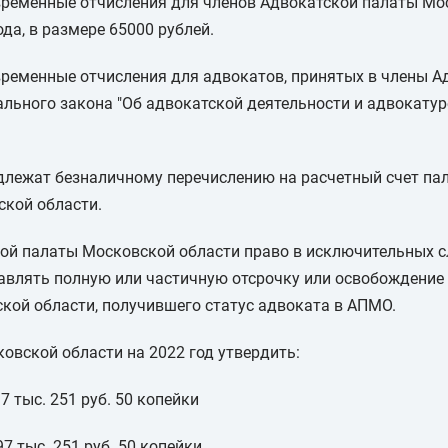
временные отчисления для членов Адвокатской палаты Мо
ода, в размере 65000 рублей.
временные отчисления для адвокатов, принятых в члены 
рального закона "Об адвокатской деятельности и адвокатуре
длежат безналичному перечислению на расчетный счет пала
кой области.
ой палаты Московской области право в исключительных сл
авлять полную или частичную отсрочку или освобождение
кой области, получившего статус адвоката в АПМО.
овской области на 2022 год утвердить:
7 тыс. 251 руб. 50 копейки
 тыс. 251 руб. 50 копейки .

————————

* _WORK ITEM_
Give the lines again exactly, beginning with the first line of the records above and ending with the line that contains "длежат безналичному перечислению", and include no pictures.

* _EXERCISE SOLUTION_
временные отчисления для членов Адвокатской палаты Мо
ода, в размере 65000 рублей.
временные отчисления для адвокатов, принятых в члены 
рального закона "Об адвокатской деятельности и адвокатуре
длежат безналичному перечислению на расчетный счет пала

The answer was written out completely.